(Materials provided)
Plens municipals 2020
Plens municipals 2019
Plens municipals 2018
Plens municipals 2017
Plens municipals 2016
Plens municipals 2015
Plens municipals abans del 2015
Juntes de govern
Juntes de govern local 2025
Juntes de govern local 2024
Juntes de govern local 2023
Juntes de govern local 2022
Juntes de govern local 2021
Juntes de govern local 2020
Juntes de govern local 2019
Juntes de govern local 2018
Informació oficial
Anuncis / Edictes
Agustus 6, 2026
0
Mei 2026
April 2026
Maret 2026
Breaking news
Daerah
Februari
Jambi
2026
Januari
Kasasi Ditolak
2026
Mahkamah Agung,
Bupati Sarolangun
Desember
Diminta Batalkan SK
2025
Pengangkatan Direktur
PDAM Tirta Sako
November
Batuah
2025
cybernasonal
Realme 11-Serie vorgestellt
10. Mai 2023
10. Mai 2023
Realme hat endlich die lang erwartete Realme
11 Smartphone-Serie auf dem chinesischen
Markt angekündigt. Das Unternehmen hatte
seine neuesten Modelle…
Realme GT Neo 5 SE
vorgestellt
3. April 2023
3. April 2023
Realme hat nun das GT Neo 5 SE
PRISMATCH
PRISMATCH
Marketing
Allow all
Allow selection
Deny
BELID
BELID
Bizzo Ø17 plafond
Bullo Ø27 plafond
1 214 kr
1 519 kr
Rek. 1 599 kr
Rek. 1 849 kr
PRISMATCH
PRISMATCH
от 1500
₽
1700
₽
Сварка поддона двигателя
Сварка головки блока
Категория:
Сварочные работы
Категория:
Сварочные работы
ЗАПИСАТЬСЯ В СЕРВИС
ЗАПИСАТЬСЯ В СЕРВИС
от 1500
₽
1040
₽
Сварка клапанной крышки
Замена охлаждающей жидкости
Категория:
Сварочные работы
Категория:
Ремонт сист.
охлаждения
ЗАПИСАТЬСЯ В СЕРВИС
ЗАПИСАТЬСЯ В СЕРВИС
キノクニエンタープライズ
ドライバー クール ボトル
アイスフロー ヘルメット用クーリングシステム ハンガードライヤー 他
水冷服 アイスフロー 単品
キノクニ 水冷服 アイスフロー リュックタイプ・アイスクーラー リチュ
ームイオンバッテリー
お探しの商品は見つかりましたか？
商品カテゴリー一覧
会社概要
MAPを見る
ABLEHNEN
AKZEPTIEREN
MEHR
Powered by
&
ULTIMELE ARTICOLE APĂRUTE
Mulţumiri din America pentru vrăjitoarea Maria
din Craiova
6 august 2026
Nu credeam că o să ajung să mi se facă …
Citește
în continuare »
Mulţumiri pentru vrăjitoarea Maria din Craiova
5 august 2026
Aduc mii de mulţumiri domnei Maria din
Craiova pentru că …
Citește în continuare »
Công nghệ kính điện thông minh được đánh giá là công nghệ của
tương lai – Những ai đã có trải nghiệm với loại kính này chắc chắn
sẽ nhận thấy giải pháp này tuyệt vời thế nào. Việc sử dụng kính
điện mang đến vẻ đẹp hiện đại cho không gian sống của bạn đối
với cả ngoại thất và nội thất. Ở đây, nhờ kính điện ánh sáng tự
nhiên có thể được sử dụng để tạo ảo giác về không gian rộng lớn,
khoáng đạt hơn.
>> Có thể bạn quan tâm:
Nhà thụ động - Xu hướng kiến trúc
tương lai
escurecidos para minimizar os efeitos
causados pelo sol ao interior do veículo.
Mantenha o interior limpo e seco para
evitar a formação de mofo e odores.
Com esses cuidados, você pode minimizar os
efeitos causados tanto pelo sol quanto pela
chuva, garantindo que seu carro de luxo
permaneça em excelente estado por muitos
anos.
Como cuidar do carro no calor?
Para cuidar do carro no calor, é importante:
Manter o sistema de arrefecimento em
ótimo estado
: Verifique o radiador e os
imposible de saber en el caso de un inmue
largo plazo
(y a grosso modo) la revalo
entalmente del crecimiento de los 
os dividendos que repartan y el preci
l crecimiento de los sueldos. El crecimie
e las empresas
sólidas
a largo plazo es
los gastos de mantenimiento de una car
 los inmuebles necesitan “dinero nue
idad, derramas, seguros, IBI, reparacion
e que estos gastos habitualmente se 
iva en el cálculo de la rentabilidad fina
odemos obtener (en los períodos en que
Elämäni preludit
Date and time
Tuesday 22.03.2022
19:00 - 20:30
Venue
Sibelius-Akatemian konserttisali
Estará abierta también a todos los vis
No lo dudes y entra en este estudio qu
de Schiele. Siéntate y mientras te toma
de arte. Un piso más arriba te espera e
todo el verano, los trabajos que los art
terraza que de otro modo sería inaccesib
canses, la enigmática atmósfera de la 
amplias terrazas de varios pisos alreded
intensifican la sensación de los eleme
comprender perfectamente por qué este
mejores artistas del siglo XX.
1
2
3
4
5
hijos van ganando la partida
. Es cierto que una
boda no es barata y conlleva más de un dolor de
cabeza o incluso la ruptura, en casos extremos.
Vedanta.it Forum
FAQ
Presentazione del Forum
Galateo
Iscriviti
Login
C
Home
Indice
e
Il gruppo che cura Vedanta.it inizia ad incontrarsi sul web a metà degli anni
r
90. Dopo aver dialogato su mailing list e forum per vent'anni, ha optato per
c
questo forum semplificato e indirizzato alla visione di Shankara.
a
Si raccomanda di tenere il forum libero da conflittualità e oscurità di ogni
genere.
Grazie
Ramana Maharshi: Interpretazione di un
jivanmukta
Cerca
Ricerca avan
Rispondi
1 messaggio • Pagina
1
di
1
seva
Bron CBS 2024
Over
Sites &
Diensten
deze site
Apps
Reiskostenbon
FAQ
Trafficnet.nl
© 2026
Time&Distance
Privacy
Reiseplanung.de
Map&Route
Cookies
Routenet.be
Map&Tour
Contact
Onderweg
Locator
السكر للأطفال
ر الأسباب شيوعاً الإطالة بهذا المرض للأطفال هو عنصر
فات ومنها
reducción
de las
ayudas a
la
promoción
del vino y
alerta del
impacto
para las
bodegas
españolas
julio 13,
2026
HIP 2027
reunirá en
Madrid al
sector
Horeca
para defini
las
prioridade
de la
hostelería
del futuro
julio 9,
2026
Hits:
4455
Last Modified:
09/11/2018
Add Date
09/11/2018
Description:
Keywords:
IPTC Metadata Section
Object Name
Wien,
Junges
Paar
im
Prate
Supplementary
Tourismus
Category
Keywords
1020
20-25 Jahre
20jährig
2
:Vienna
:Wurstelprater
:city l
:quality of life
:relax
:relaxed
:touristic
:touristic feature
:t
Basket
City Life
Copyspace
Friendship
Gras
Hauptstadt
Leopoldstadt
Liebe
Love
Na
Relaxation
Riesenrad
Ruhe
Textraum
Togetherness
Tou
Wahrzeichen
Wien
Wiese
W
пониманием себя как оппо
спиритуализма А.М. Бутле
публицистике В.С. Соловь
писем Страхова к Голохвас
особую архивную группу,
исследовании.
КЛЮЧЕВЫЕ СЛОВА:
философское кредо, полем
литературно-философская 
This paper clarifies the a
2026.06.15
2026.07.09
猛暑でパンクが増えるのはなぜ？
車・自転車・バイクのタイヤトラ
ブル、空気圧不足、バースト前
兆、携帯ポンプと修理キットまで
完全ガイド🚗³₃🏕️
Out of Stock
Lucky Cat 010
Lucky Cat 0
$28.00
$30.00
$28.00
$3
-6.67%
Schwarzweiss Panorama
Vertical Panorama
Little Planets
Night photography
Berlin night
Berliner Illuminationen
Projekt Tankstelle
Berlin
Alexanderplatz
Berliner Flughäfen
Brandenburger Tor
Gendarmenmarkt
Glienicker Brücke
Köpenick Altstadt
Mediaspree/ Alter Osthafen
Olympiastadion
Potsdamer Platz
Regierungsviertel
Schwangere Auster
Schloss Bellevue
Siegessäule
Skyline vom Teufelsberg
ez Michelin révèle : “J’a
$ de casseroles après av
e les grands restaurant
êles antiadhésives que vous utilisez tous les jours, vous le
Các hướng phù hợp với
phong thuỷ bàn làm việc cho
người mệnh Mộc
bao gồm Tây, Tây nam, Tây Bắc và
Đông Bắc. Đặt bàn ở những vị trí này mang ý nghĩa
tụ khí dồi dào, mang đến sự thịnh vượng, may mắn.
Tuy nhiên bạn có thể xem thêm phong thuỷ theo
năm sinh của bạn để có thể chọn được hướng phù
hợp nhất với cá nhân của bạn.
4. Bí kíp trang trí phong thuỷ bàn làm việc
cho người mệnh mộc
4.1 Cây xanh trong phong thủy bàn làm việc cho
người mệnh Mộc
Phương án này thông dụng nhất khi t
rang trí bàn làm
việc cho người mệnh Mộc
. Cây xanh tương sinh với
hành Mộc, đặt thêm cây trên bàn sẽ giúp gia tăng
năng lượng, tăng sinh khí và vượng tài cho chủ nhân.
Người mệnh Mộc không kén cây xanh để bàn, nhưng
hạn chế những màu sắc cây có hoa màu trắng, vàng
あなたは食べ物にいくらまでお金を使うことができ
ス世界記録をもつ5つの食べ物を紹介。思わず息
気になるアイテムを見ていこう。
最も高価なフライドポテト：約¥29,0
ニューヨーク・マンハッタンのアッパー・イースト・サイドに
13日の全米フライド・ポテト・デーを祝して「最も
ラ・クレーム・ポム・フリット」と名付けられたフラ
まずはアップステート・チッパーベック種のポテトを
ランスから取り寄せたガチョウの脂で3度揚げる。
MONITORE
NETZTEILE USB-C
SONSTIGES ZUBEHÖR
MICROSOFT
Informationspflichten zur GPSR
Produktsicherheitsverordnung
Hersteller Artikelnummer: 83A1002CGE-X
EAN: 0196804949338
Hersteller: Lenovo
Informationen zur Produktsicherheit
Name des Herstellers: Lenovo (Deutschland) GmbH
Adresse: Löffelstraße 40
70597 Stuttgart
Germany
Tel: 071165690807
(End Materials provided)
Taking the lines above, repeat exactly those from the line that contains "Reiskostenbon" through the line that contains "việc cho người mệnh Mộc", and both of those lines as well. Include nothing else.

Reiskostenbon
FAQ
Trafficnet.nl
© 2026
Time&Distance
Privacy
Reiseplanung.de
Map&Route
Cookies
Routenet.be
Map&Tour
Contact
Onderweg
Locator
السكر للأطفال
ر الأسباب شيوعاً الإطالة بهذا المرض للأطفال هو عنصر
فات ومنها
reducción
de las
ayudas a
la
promoción
del vino y
alerta del
impacto
para las
bodegas
españolas
julio 13,
2026
HIP 2027
reunirá en
Madrid al
sector
Horeca
para defini
las
prioridade
de la
hostelería
del futuro
julio 9,
2026
Hits:
4455
Last Modified:
09/11/2018
Add Date
09/11/2018
Description:
Keywords:
IPTC Metadata Section
Object Name
Wien,
Junges
Paar
im
Prate
Supplementary
Tourismus
Category
Keywords
1020
20-25 Jahre
20jährig
2
:Vienna
:Wurstelprater
:city l
:quality of life
:relax
:relaxed
:touristic
:touristic feature
:t
Basket
City Life
Copyspace
Friendship
Gras
Hauptstadt
Leopoldstadt
Liebe
Love
Na
Relaxation
Riesenrad
Ruhe
Textraum
Togetherness
Tou
Wahrzeichen
Wien
Wiese
W
пониманием себя как оппо
спиритуализма А.М. Бутле
публицистике В.С. Соловь
писем Страхова к Голохвас
особую архивную группу,
исследовании.
КЛЮЧЕВЫЕ СЛОВА:
философское кредо, полем
литературно-философская 
This paper clarifies the a
2026.06.15
2026.07.09
猛暑でパンクが増えるのはなぜ？
車・自転車・バイクのタイヤトラ
ブル、空気圧不足、バースト前
兆、携帯ポンプと修理キットまで
完全ガイド🚗³₃🏕️
Out of Stock
Lucky Cat 010
Lucky Cat 0
$28.00
$30.00
$28.00
$3
-6.67%
Schwarzweiss Panorama
Vertical Panorama
Little Planets
Night photography
Berlin night
Berliner Illuminationen
Projekt Tankstelle
Berlin
Alexanderplatz
Berliner Flughäfen
Brandenburger Tor
Gendarmenmarkt
Glienicker Brücke
Köpenick Altstadt
Mediaspree/ Alter Osthafen
Olympiastadion
Potsdamer Platz
Regierungsviertel
Schwangere Auster
Schloss Bellevue
Siegessäule
Skyline vom Teufelsberg
ez Michelin révèle : “J’a
$ de casseroles après av
e les grands restaurant
êles antiadhésives que vous utilisez tous les jours, vous le
Các hướng phù hợp với
phong thuỷ bàn làm việc cho
người mệnh Mộc
bao gồm Tây, Tây nam, Tây Bắc và
Đông Bắc. Đặt bàn ở những vị trí này mang ý nghĩa
tụ khí dồi dào, mang đến sự thịnh vượng, may mắn.
Tuy nhiên bạn có thể xem thêm phong thuỷ theo
năm sinh của bạn để có thể chọn được hướng phù
hợp nhất với cá nhân của bạn.
4. Bí kíp trang trí phong thuỷ bàn làm việc
cho người mệnh mộc
4.1 Cây xanh trong phong thủy bàn làm việc cho
người mệnh Mộc
Phương án này thông dụng nhất khi t
rang trí bàn làm
việc cho người mệnh Mộc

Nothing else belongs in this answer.